The planet has different sides for day and night because it is tidally locked, meaning that it keeps one hemisphere facing the star, just as the Moon keeps one face toward Earth. The Hubble observations show that the exoplanet has winds that howl at thespeed of sound from a day side that is hot enough to melt iron — soaring above 1500 degrees Celsius — to the pitch-black night side that sees temperatures plunge to a comparatively cool 500 degrees Celsius.
To study the atmosphere of WASP-43b the team combined two previous methods of analysing exoplanets for the first time.
By looking at how the parent star’s light filtered through the planet’s atmosphere — a technique called transmission spectroscopy — they determined the water abundance of the atmosphere on the boundary between the day and night hemispheres.
In order to make the map more detailed the team also measured the water abundances and temperatures at different longitudes. To do this they took advantage of the precision and stability of Hubble’s instruments to subtract more than 99.95% of the light from the parent star, allowing them to study the light coming from the planet itself — a technique called emission spectroscopy. By doing this at different points of the planet’s orbit around the parent star they could map the atmosphere across its longitude.

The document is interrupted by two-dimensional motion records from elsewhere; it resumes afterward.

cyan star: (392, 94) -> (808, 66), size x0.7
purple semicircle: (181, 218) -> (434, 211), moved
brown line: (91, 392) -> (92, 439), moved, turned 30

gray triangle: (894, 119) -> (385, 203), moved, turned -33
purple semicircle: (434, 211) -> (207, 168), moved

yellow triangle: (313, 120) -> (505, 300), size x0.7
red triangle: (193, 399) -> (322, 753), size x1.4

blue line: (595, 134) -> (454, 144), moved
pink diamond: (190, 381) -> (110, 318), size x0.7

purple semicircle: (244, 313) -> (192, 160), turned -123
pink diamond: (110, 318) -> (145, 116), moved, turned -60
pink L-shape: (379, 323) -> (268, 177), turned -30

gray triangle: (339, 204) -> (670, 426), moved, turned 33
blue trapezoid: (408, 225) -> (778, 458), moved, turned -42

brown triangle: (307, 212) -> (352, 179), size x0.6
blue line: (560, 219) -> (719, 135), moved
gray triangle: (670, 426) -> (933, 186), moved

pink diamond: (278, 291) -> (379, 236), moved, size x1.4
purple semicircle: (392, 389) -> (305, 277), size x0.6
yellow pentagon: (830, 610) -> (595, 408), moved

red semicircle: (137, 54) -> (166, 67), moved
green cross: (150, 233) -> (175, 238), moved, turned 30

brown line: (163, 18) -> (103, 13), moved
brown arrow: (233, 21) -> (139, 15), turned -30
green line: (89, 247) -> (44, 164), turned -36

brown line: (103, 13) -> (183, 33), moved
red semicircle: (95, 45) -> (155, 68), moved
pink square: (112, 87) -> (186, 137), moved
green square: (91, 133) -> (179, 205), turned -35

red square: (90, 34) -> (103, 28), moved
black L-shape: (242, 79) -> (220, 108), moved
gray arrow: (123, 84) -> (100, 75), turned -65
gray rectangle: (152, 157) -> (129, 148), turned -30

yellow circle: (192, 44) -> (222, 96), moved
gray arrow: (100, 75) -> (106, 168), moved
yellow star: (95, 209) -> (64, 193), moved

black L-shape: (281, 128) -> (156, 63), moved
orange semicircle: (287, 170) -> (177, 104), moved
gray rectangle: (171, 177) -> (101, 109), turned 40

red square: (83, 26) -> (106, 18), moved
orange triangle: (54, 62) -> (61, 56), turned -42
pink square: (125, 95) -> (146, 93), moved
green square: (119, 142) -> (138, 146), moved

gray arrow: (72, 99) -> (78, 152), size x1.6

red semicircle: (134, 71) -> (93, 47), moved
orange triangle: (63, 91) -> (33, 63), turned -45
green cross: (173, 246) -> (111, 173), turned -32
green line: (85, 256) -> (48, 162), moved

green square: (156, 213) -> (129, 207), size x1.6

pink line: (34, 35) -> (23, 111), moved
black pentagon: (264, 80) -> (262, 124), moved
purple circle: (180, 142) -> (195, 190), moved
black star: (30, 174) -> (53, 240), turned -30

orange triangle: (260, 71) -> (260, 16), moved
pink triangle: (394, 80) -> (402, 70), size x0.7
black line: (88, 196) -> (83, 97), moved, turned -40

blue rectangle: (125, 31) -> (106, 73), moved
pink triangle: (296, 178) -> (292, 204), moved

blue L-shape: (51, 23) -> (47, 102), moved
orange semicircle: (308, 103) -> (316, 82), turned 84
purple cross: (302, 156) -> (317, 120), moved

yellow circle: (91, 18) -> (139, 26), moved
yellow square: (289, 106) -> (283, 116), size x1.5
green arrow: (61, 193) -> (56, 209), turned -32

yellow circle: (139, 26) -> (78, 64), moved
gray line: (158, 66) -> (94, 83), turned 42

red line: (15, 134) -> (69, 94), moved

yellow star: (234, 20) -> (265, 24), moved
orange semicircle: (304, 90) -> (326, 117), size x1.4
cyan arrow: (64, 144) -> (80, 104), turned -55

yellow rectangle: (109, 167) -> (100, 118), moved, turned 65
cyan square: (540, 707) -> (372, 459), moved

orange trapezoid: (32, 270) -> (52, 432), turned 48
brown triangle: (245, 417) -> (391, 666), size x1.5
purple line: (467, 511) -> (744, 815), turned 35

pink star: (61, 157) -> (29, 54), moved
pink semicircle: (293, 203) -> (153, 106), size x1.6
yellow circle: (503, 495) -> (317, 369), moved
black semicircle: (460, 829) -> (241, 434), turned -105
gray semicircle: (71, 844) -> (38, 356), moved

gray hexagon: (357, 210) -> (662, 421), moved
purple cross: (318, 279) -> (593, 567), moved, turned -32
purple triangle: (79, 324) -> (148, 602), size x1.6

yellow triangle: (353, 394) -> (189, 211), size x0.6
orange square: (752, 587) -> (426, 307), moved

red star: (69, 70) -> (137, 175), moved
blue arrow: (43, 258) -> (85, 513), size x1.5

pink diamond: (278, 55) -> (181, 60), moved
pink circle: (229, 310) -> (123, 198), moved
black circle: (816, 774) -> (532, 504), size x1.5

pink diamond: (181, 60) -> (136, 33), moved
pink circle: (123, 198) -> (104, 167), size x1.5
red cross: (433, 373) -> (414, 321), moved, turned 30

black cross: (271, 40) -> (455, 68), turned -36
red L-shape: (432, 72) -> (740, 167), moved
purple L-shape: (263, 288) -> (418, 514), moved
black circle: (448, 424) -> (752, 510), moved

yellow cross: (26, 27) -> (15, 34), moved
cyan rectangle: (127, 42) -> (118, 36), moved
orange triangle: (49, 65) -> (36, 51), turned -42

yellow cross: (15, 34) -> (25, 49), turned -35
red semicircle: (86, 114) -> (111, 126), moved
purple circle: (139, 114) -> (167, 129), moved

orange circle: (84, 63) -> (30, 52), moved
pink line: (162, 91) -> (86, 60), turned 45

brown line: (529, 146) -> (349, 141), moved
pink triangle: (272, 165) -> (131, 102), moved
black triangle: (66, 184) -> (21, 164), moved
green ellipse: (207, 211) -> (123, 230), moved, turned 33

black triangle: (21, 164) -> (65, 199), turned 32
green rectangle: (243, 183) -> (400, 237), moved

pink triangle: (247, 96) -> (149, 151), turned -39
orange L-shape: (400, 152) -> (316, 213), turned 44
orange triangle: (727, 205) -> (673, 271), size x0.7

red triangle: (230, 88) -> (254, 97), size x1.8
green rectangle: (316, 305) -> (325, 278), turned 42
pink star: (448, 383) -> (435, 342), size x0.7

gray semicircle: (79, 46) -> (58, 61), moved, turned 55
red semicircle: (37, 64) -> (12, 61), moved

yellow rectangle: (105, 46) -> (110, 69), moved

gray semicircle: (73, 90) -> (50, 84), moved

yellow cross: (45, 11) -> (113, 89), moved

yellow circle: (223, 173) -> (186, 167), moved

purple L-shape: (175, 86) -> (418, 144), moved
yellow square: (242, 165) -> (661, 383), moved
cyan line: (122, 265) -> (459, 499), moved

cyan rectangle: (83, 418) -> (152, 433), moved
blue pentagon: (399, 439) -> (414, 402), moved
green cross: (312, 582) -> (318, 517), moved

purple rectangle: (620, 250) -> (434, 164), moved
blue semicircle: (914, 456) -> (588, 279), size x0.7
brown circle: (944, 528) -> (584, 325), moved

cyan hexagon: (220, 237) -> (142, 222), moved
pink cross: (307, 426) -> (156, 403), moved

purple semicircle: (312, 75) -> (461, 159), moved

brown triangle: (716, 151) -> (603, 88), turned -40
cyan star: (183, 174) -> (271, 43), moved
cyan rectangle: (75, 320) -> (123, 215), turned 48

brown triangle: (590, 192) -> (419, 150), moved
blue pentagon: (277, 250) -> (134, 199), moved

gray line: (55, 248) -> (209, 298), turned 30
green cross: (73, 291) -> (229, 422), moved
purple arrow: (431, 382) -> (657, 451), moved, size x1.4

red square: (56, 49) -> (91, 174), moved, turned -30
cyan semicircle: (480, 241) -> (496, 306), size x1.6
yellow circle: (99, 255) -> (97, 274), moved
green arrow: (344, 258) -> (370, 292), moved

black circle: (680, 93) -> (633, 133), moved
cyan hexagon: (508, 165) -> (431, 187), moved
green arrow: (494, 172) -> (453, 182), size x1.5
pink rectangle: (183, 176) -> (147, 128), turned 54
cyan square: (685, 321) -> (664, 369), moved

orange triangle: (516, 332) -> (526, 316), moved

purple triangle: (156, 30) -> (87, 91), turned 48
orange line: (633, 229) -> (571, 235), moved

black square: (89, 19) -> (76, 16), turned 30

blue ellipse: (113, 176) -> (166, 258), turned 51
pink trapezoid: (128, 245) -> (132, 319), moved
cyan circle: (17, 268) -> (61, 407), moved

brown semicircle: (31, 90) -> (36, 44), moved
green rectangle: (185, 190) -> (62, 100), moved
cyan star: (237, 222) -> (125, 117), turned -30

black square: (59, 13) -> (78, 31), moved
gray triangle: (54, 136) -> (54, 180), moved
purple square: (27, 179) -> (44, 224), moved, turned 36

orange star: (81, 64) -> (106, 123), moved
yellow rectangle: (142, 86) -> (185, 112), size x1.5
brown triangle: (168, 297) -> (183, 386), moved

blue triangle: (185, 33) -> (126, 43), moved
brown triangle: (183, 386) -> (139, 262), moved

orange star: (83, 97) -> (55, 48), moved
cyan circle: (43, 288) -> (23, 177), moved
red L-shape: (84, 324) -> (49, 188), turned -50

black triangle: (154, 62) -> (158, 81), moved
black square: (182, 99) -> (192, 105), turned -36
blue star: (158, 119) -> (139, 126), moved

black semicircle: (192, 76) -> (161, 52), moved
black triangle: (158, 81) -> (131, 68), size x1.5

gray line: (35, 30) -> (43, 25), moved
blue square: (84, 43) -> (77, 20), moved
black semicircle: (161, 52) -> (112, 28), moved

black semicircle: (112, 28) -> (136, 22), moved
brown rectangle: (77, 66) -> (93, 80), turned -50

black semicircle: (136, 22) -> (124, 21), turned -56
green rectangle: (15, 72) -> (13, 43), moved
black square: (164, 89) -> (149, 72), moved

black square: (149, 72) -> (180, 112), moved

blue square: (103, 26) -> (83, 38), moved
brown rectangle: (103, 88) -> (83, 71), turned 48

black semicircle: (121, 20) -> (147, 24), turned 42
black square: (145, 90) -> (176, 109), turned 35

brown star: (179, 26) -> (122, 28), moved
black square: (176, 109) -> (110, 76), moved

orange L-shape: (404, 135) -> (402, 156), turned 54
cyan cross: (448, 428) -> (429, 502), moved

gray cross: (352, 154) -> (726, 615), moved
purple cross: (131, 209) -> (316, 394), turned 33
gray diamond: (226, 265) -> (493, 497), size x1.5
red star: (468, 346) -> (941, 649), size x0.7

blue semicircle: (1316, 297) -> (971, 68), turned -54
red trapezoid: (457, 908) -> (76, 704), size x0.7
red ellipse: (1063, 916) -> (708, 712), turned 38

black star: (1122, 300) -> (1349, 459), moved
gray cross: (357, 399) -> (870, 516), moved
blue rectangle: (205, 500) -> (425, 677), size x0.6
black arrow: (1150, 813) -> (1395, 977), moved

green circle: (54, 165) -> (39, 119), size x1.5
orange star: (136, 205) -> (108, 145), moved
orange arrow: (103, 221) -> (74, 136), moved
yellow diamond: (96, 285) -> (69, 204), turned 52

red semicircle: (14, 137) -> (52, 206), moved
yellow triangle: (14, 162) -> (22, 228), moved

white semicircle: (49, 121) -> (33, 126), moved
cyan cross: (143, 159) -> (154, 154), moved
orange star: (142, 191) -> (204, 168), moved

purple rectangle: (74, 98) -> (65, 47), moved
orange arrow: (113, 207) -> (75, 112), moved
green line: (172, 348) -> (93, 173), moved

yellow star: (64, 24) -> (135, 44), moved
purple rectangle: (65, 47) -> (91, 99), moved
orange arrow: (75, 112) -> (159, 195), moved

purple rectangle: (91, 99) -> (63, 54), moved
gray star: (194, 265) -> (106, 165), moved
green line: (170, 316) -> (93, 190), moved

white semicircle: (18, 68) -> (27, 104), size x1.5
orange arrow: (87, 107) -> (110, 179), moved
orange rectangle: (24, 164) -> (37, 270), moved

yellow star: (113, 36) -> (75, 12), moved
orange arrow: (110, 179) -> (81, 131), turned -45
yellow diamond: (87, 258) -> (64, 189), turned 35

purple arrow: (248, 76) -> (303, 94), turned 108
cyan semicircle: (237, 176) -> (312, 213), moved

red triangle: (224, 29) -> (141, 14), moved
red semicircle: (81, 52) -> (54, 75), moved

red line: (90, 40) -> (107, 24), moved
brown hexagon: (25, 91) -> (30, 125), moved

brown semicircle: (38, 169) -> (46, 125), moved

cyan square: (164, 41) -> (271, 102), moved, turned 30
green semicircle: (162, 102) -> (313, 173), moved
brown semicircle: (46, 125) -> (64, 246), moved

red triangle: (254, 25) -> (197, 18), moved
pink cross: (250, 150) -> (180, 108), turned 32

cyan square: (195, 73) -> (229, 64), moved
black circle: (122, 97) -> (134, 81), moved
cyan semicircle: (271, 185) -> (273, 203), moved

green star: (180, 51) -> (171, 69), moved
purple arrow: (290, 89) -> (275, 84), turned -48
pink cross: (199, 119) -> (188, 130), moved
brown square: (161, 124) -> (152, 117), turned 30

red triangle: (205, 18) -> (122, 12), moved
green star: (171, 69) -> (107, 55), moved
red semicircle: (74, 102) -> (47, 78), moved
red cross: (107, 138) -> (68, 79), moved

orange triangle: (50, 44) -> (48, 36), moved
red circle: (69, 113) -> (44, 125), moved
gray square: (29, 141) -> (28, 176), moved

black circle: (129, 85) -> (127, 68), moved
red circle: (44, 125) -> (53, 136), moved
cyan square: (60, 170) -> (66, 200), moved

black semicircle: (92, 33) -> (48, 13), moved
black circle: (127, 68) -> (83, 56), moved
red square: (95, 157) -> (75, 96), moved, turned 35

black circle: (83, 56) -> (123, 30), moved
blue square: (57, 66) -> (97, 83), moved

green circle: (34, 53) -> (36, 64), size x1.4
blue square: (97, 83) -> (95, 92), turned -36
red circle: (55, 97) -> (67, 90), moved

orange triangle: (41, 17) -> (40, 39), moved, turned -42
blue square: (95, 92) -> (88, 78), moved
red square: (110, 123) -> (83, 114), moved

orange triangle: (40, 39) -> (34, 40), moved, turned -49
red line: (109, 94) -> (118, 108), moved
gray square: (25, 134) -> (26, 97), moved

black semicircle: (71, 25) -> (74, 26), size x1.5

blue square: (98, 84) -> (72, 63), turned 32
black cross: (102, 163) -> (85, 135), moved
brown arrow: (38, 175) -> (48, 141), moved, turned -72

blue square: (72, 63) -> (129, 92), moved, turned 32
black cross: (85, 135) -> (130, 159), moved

“We have been able to observe three complete rotations — three years for this distant planet — during a span of just four days,” explained Jacob Bean from the University of Chicago, USA, leader of the research project. “This was essential in allowing us to create the first full temperature map for an exoplanet and to probe its atmosphere to find out which elements it held and where.”
Finding the proportions of the different elements in planetary atmospheres provides vital clues to understanding how planets formed.
“Because there’s no planet with these tortured conditions in the Solar System, characterising the atmosphere of such a bizarre world provides a unique laboratory with which to acquire a better understanding of planet formation and planetary physics,” said Nikku Madhusudhan of Cambridge University, UK, co-author of both studies. “In this case the discovery fits well with pre-existing models of how such planets behave.”
The team found that WASP-43b reflected very little of its host star’s light. An atmosphere like that on Earth, with clouds that reflect most of the sunlight, is not present on WASP-43b, but the team did find water vapour in the planet’s atmosphere.
“The planet is so hot that all the water in its atmosphere is vapourised, rather than condensed into the icy clouds we find on Jupiter,” said team member Laura Kreidberg of the University of Chicago, lead author of the study mapping water on the planet. Kreidberg describes both results in her online video.
Water is thought to play an important role in the formation of giant planets. Astronomers theorise that comet-like bodies bombard young planets, delivering most of the water and other molecules that we observe. However, the water abundances in the giant planets of the Solar System are poorly known because water is locked away as ice, deep in their atmospheres which makes it difficult to identify.
“Space probes have not been able to penetrate deep enough into Jupiter’s atmosphere to obtain a clear measurement of its water abundance. But this giant planet is different,” added Derek Homeier of the École Normale Supérieure de Lyon, France, co-author of the studies. “WASP-43b’s water is in the form of a vapour that can be much more easily traced. So we could not only find it, we were able to directly measure how much there is and test for variations along the planet’s longitude.”
In WASP-43b the team found the same amount of water as we would expect for an object with the same chemical composition as the Sun.
“This tells us something fundamental about how the planet formed,” added Kreidberg.“Next, we aim to make water-abundance measurements for different planets to explore their chemical abundances and learn more about how planets of different sizes and types come to form around our own Sun and the stars beyond it.” 
The results are presented in two new papers, one on the thermal mapping of the planet’s atmosphere — published online in Science Express on 9 October — and the other on mapping the water content of the atmosphere — published in The Astrophysical Journal Letters on 12 September 2014.
 Hubble’s planned successor, the James Webb Space Telescope, will be able to not only measure water abundances, but also the abundances of carbon monoxide, carbon dioxide, ammonia and methane, depending on the planet’s temperature.